Comparing tragedies and the pain experienced by people of the past is a fool’s errand, there’s no objective gauge to measure loss in the human experience. Yet, such comparisons are a common trap is history classrooms that most skilled teachers can avoid, explaining to their students why human pain in unquantifiable, there’s no math equation that can be used to compare slavery and the Holocaust. There isn’t even a responsible way to add any adjectives or other descriptive language in the references to each of them without making such a judgement.
Yet, when two maritime accidents crashed into our awareness recently, it’s easy to hear lots of judgement and thousands of opinions. Safety concerns about the composite materials of the Titan’s hull went unheeded, the captain of the Andriana refused aid from the Greek Coast guard seemingly capsizing this boat when trying to escape. It’s also impossible to miss the stark disparity of attention directed at each. Although the numbers cited above might change with the search terms, there’s no escaping the fact that the NY Times ran many more stories on a few lives lost at sea in a submersible and ran fewer stories on hundreds of lives lost at sea on an overcrowded boat of migrants. The Times ran a story on this disparity, inexcusably avoiding the first person in their analysis.

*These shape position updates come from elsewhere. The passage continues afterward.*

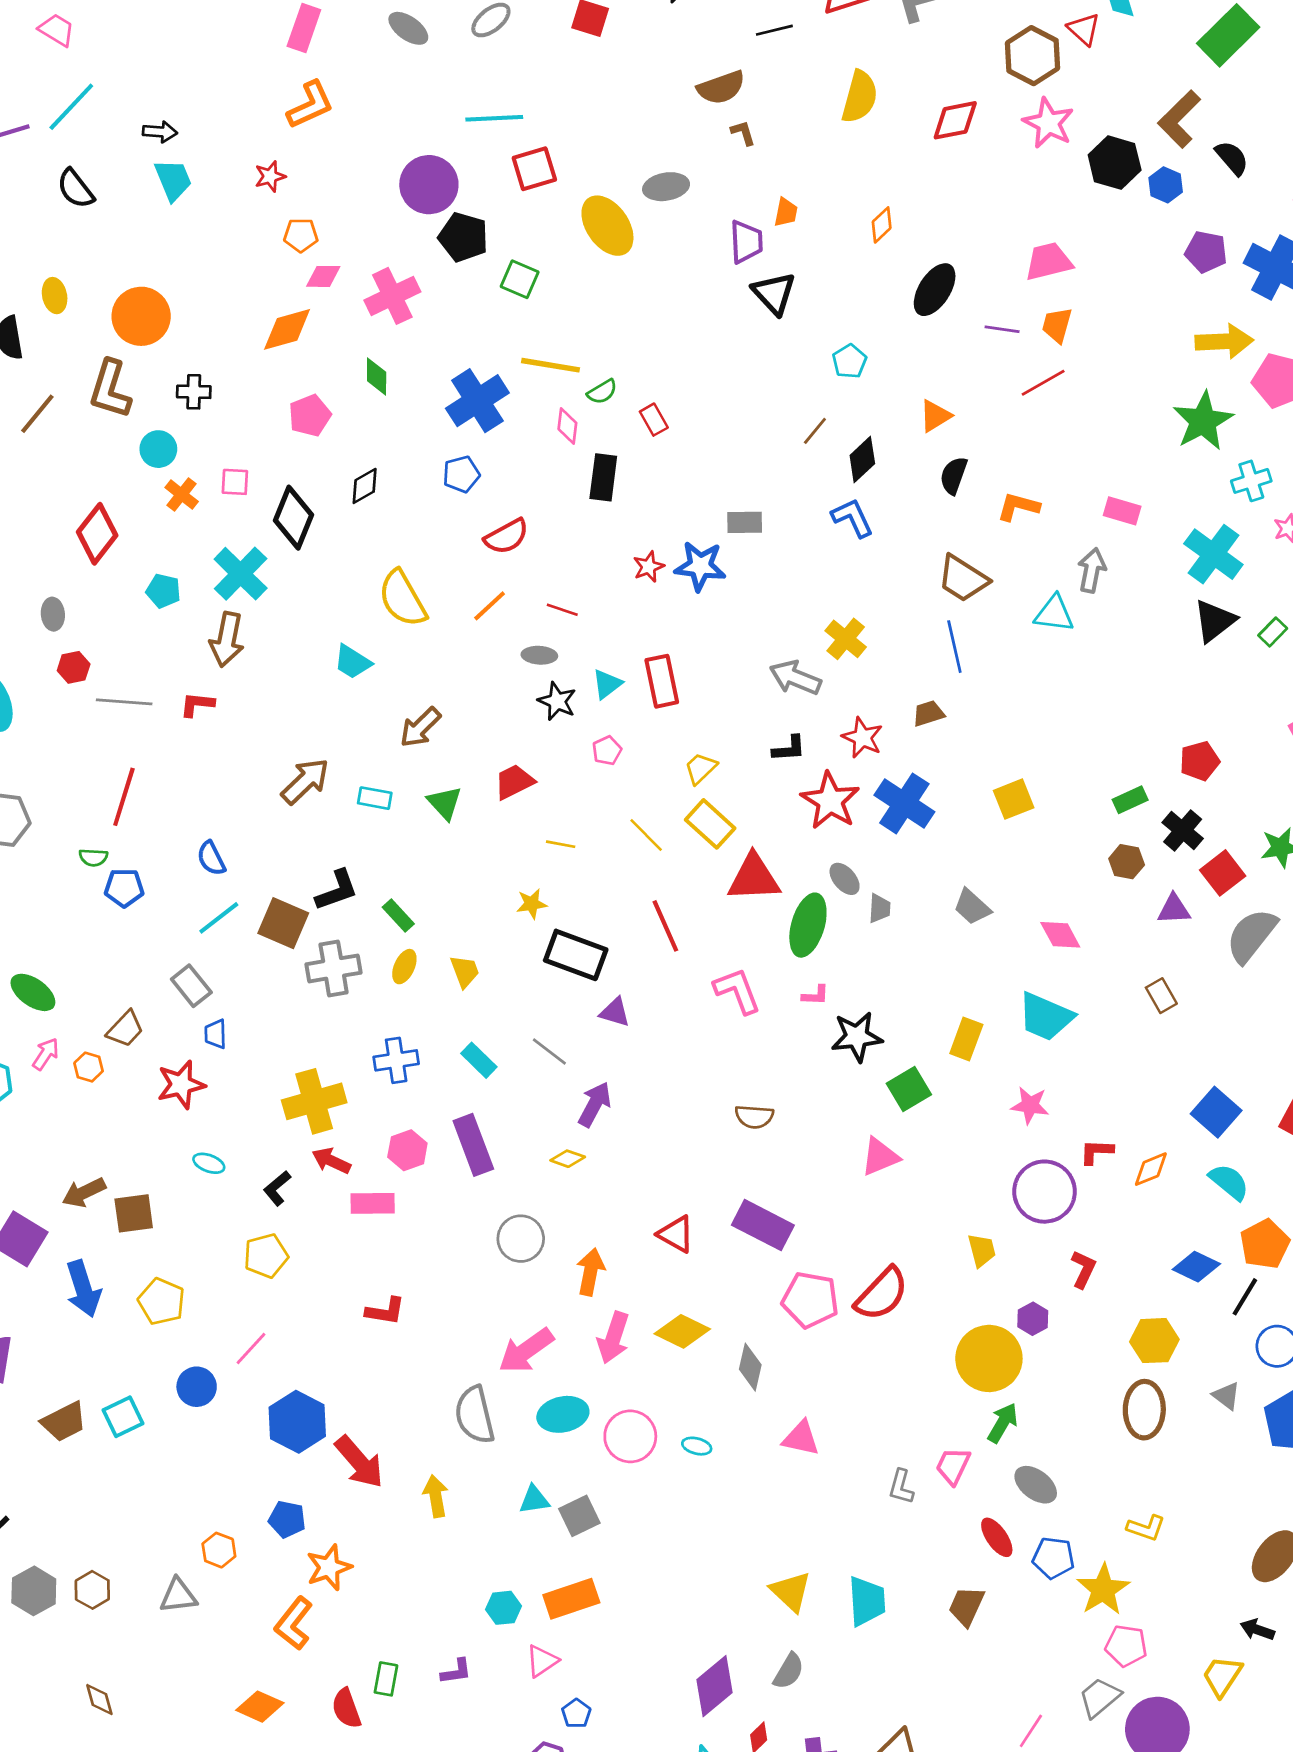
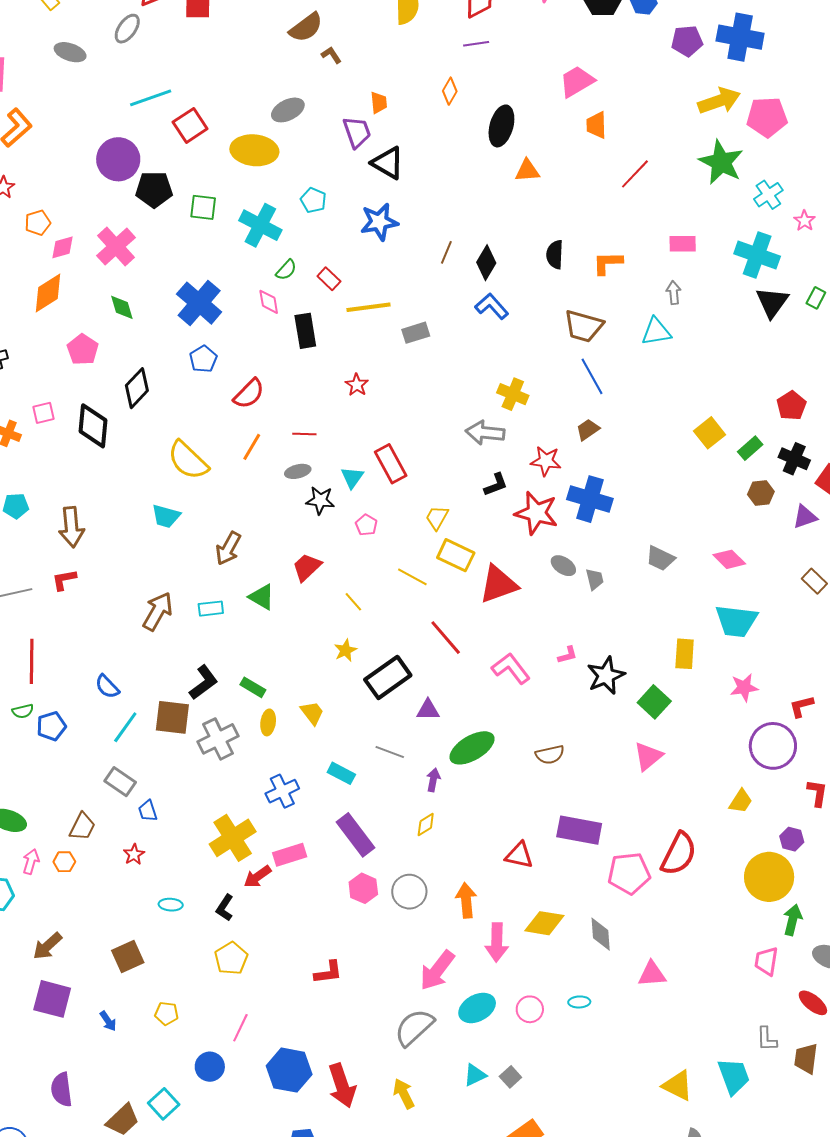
yellow ellipse: (607, 226) -> (254, 150), turned -33
purple line: (1002, 329) -> (476, 44), moved
cyan pentagon: (850, 361) -> (313, 200), moved
yellow line: (550, 365) -> (369, 307), moved
red line: (1043, 383) -> (635, 174), moved
orange triangle: (935, 416) -> (527, 171), moved, turned 44
black diamond: (365, 486) -> (137, 388), size x1.4
blue star: (700, 566) -> (379, 222), moved
gray arrow: (1092, 570) -> (674, 293), size x0.7
cyan cross: (241, 574) -> (260, 225), moved
yellow square: (1014, 799) -> (710, 433), moved
yellow line: (561, 844) -> (353, 602), turned 55
green ellipse: (808, 925) -> (472, 748), moved, turned 60
black rectangle: (576, 955) -> (388, 677), turned -39
red star: (181, 1085) -> (134, 854), size x0.6
purple arrow: (595, 1104) -> (433, 780), size x0.7
pink hexagon: (407, 1150) -> (363, 888), moved
yellow diamond: (568, 1159) -> (426, 825), turned -35
red arrow: (331, 1161) -> (258, 877), turned -44
brown arrow: (84, 1193) -> (47, 946), moved
pink rectangle: (373, 1203) -> (290, 855), moved
yellow trapezoid: (982, 1250) -> (741, 801), turned 64
blue arrow: (83, 1289) -> (108, 1021), size x0.5
yellow pentagon: (162, 1302) -> (167, 1013), size x0.7
gray semicircle: (475, 1415) -> (414, 1027), turned 78
pink circle: (630, 1436) -> (530, 1009), size x0.7
red arrow: (359, 1462) -> (342, 1086), turned 39
gray L-shape: (901, 1487) -> (767, 1039), moved
gray square: (579, 1516) -> (510, 1077), size x0.7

It’s heart-wrenching to think even for a moment about the aching loss settling into everyone who knew and loved those lost on both of these vessels. Yet, the people who work at the NY Times and many other “news” companies made choices when reporting them, and each of those decisions reflected value in one story rather than the other. It’s hard to ignore the profit motive dictating these choices. The business model doesn’t show profits when readers and viewers are informed, only when they are “engaged” with the content.
I can’t imagine what it’s like to make these choices that in business model, but I’m familiar with similar choices made in the education model of teaching history. History teachers make them all the time. Although the State standards, district curricula and the fastidiousness of the local Board and building leadership prescribe the parameters of what’s included, and more recently in some states, what can’t be included in a high school US history course, teachers decide which stories make it into their lesson plans.
Just 30 years ago, textbooks, workbooks, a couple of videotapes and whatever books could be found in a local public library marked the limit of perspectives available to the teacher to share with students. The taught narrative canon reflected in these sources had just as broad a disparity of attention as last week’s news reports. Native Americans, women and the enslaved were virtually absent in the American Revolution, as were the Chinese and Irish ignored in the building of the Transcontinental Railroad. LGBTQ and disabled people simply didn’t exist. Even the most ardent educator would be hard pressed to find content to bring any of these people into their lessons before the information revolution.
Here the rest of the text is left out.